In Epps’s testimony, he says what he was doing there, of course. And, in that testimony, the timeline is murkier. Asked about the text, Epps tells committee investigators: “If I answered him, that means I was on — at 2:12, I was on my way back to the hotel room.”

Later, the committee investigator clarifies.

“So you sent that text to your nephew around 2:12, so, approximately, if that’s kind of a time point would you estimate that you left the Capitol grounds,” Epps is asked. “Around that time?” Epps replies. “Yes,” he says again.

Epps associates the message with his going back to the hotel. The footage from Carlson suggests that he is incorrect. Carlson frames this as a lie, suggesting intentionality so that he can depict Epps more broadly as untrustworthy. Never mind that this makes no sense. If Epps is a federal agent, he lied about that, too — in a deposition conducted by government officials whom Carlson presents as sympathetic to Epps’s actions. Why would they depose him if they knew he was an agent? Why would they release the deposition? If the point was to mislead, why wouldn’t they scrub out the apparent 2:12 p.m. error?

This is how all of this was always going to work. Carlson’s goal is to undercut the general understanding of what happened on Jan. 6, so he cherry-picks and reframes things that elevate doubt.

The establishment lied to Americans

Carlson repeatedly casts the House committee as dishonest actors.

For example, he notes that “Democratic investigators” — that is, investigators from the bipartisan committee that he would like to present as hopelessly biased — flagged the footage of Sicknick walking around but never released it to the public despite it proving that the officer hadn’t been murdered at the scene. But, again, it was never alleged that Sicknick had been killed at the Capitol. Carlson is just extending his straw man to attack the investigators.

At another point, he criticizes the release of footage showing Sen. Josh Hawley (R-Mo.) running out of the Capitol that day, footage that was quickly contrasted with the senator’s earlier raised-fist encouragement of the protesters outside the building.

“The clip was propaganda, not evidence,” Carlson says in a voice-over. “The actual videotape shows that Hawley was one of many lawmakers being ushered out of the building by Capitol Hill police officers. And in fact, Hawley was at the back of the pack.”

“The coward tape was a lie,” his voice-over adds, “one of many from the Jan. 6 committee.” (“One of many is for certain,” Carlson added in the live show, agreeing with himself.)

But … what’s the lie? Hawley did run in the footage and was doing so to get out of the Capitol. Perhaps one might not think of it as cowardice, but the committee didn’t use that term. Carlson did.

From the first moments of President Biden’s administration, Carlson has cast Biden and Democrats as trying to use the Capitol riot to crack down on their political opponents.

“There’s a new regime in power, and they seem to be planning to accelerate things dramatically,” the host warned soon after the inauguration. “They’re getting the FBI and the Pentagon involved in this hunt for people who may criticize them. That’s a very big change, and you should understand what it’s really about.”

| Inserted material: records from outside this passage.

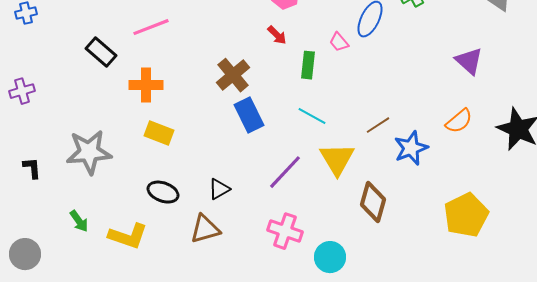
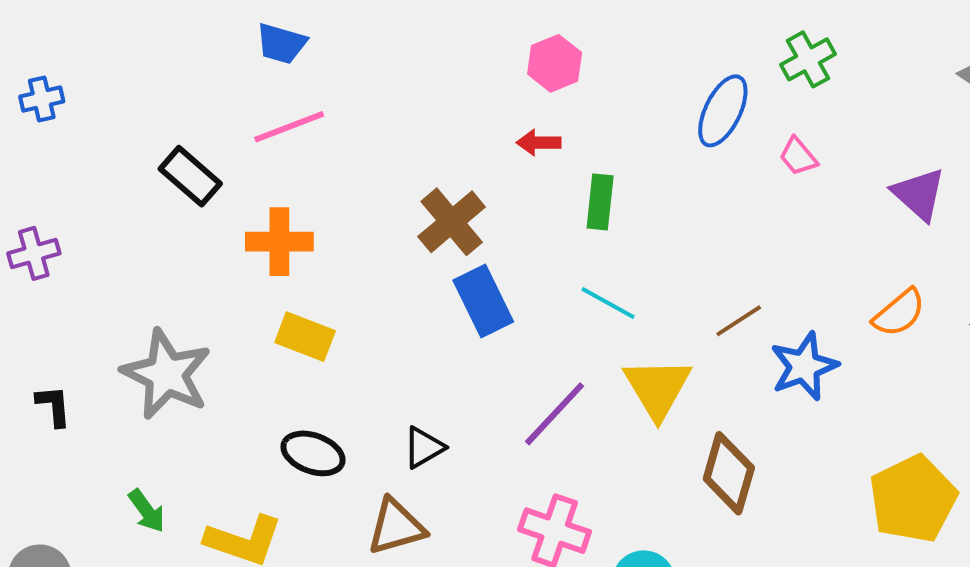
red arrow: (277, 35) -> (539, 143), turned 135
pink trapezoid: (339, 42) -> (798, 156), moved
gray star: (89, 152) -> (166, 374), turned 30

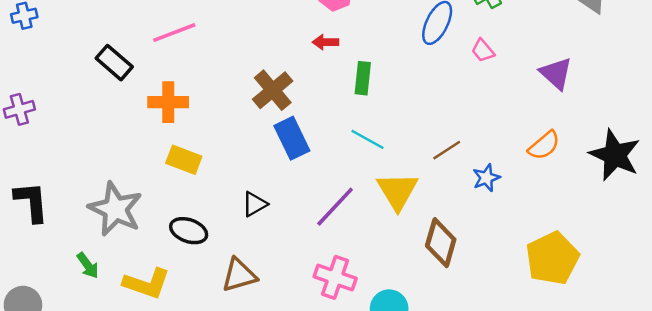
blue star: (804, 366) -> (486, 178), size x0.7
gray star: (166, 374) -> (115, 209), moved
black L-shape: (54, 406) -> (31, 202), size x1.6
black triangle: (424, 447) -> (255, 204), moved

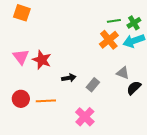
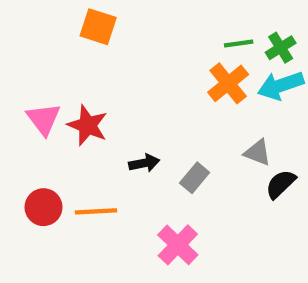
orange square: (22, 13) -> (98, 27), moved

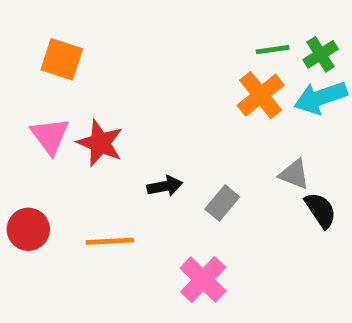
orange square: (98, 27) -> (62, 59), moved
black semicircle: (281, 184) -> (321, 210), turned 100
red circle: (44, 207) -> (28, 229), moved

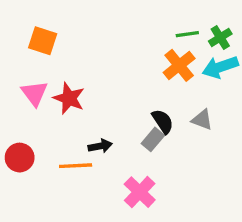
black arrow: (165, 186) -> (100, 146), moved
black semicircle: (321, 210) -> (163, 121), moved

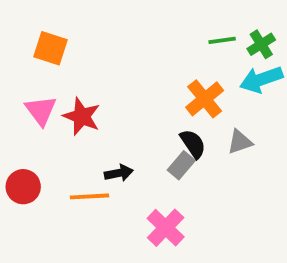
orange cross: (179, 65) -> (205, 99), moved
gray triangle: (202, 120) -> (240, 142), turned -40

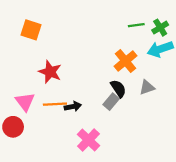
pink triangle: (41, 111) -> (25, 102), moved
red circle: (23, 187) -> (13, 127), moved
orange line: (90, 196) -> (55, 104), moved
pink cross: (166, 228) -> (88, 140), moved

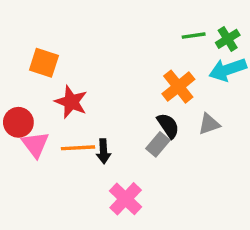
orange square: (31, 30) -> (44, 63), moved
black arrow: (73, 106) -> (103, 151), turned 98
red circle: (13, 127) -> (18, 122), moved

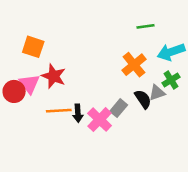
green cross: (228, 39) -> (171, 80), moved
black semicircle: (168, 126) -> (143, 99), moved
pink triangle: (35, 144) -> (29, 84), moved
pink cross: (126, 199) -> (100, 120), moved

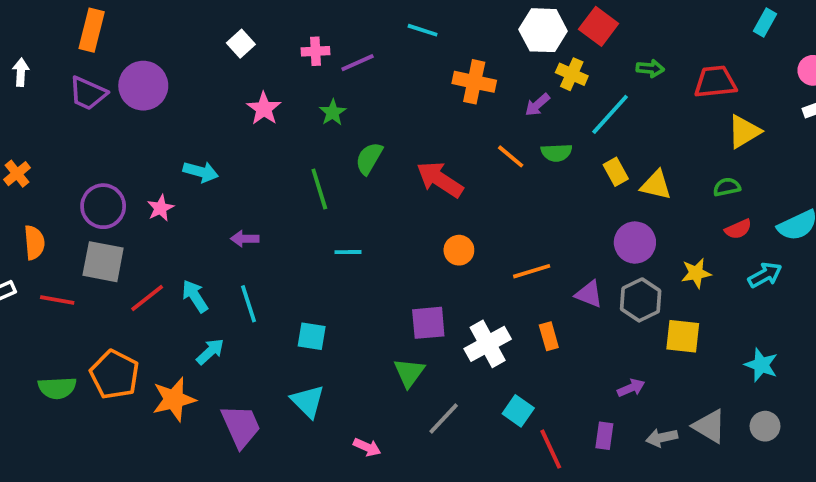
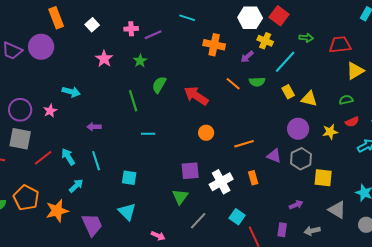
orange rectangle: (92, 30) -> (56, 18), moved, turned -35
yellow star: (696, 273) -> (330, 132), moved
gray triangle: (710, 426) -> (337, 210), moved

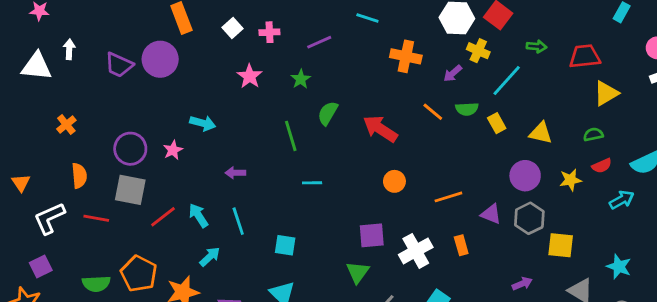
pink cross: (131, 29) -> (269, 32), moved
yellow rectangle: (288, 92) -> (497, 123), moved

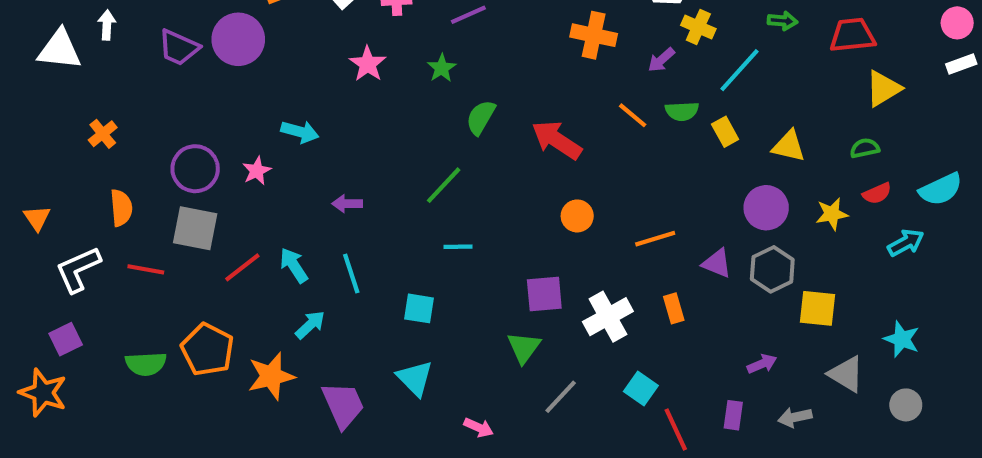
green line: (291, 136) -> (444, 185), moved, turned 60
cyan line: (312, 183) -> (458, 247), moved

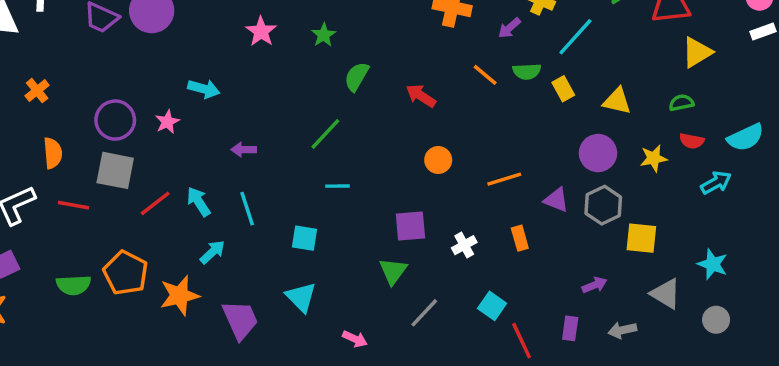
red arrow: (557, 140) -> (421, 96), size x0.7
red semicircle: (877, 193) -> (692, 141), turned 35
white cross: (608, 317) -> (464, 245), size x0.6

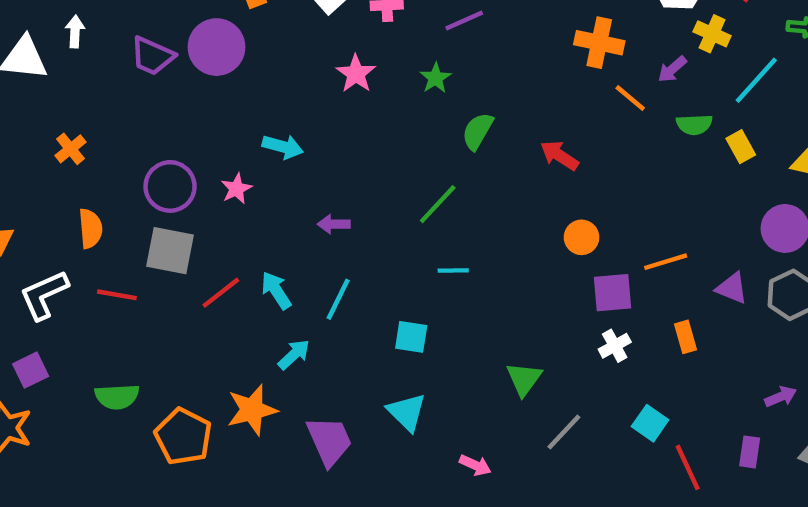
orange line: (485, 75) -> (630, 98), moved
cyan line: (247, 209) -> (338, 299), turned 44
purple square: (410, 226) -> (612, 293), moved
orange pentagon: (126, 273) -> (183, 436), moved

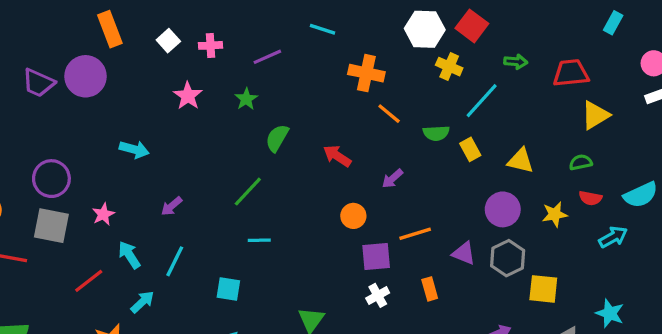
purple arrow: (672, 69) -> (392, 179), moved
pink star: (236, 189) -> (103, 214), moved
purple arrow: (334, 224) -> (172, 206), turned -40
red line: (221, 293) -> (89, 281), moved

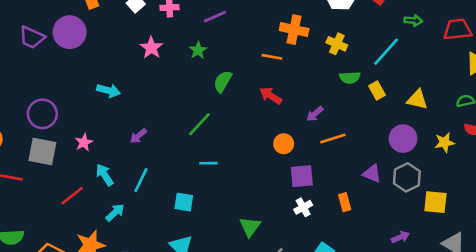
yellow cross: (449, 67) -> (337, 44), moved
orange line: (389, 114) -> (272, 57), moved, turned -30
orange line: (415, 234) -> (333, 139), moved

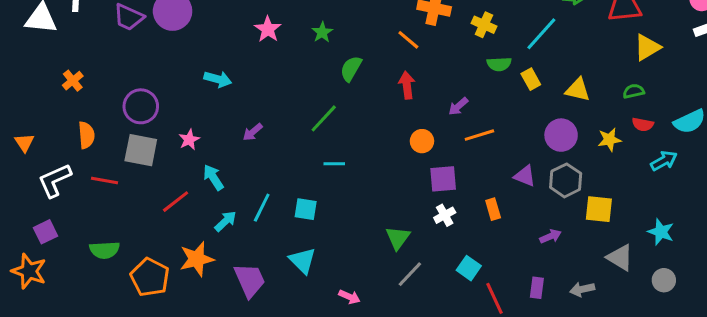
orange line: (272, 57) -> (408, 40), turned 30
red arrow: (271, 96) -> (407, 85), turned 50
cyan line: (141, 180) -> (262, 208), moved
green triangle: (250, 227) -> (398, 238), moved
purple arrow: (400, 237) -> (550, 236), moved

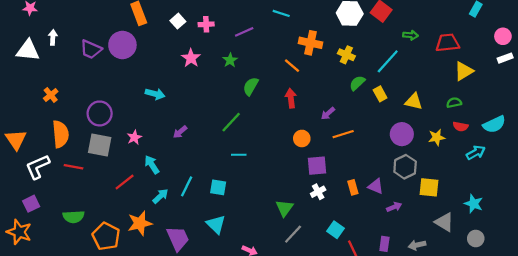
green semicircle: (499, 64) -> (357, 83), turned 140
orange semicircle: (86, 135) -> (60, 134), size x1.4
orange triangle: (24, 143) -> (16, 140), size x1.5
purple triangle: (525, 176) -> (376, 186), moved

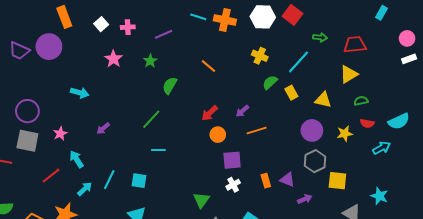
orange cross: (310, 43) -> (225, 20), moved
yellow triangle: (464, 71) -> (349, 74), moved
red arrow: (291, 98) -> (210, 113), moved, turned -126

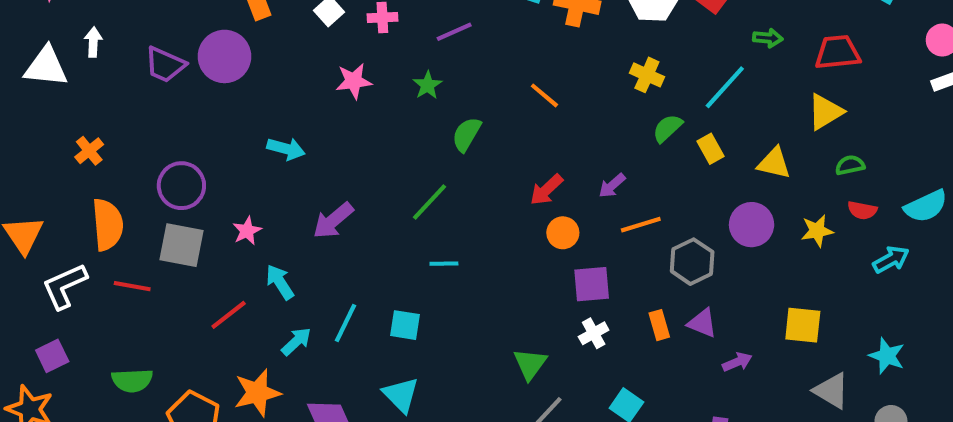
pink star: (113, 59) -> (354, 81), turned 30
purple arrow: (103, 128) -> (333, 220), size x1.5
gray hexagon: (315, 161) -> (692, 262), moved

Lots of people were arrested — not because they were critical of the FBI and Pentagon but because they stormed the Capitol. But Carlson has continued to hype this idea that the Democratic establishment will crack down on their opposition for more than two years despite the lack of evidence that this has occurred.

The goal of the Jan. 6 narrative is to “strip … civil liberties,” Carlson insisted, elevating the importance of the work he’s trying to portray himself as doing. Those promoting the idea that the Capitol riot was an attack on democracy “distilled an enormous number of highly complex events … into a single, emotionally laden political slogan,” he charged.

All of this was predictable. Everyone, presumably including McCarthy, knew Carlson would cherry-pick stuff from the footage to claim that he was right and his opponents wrong. That his actual presentation is so weakly argued is perhaps the only actual surprise.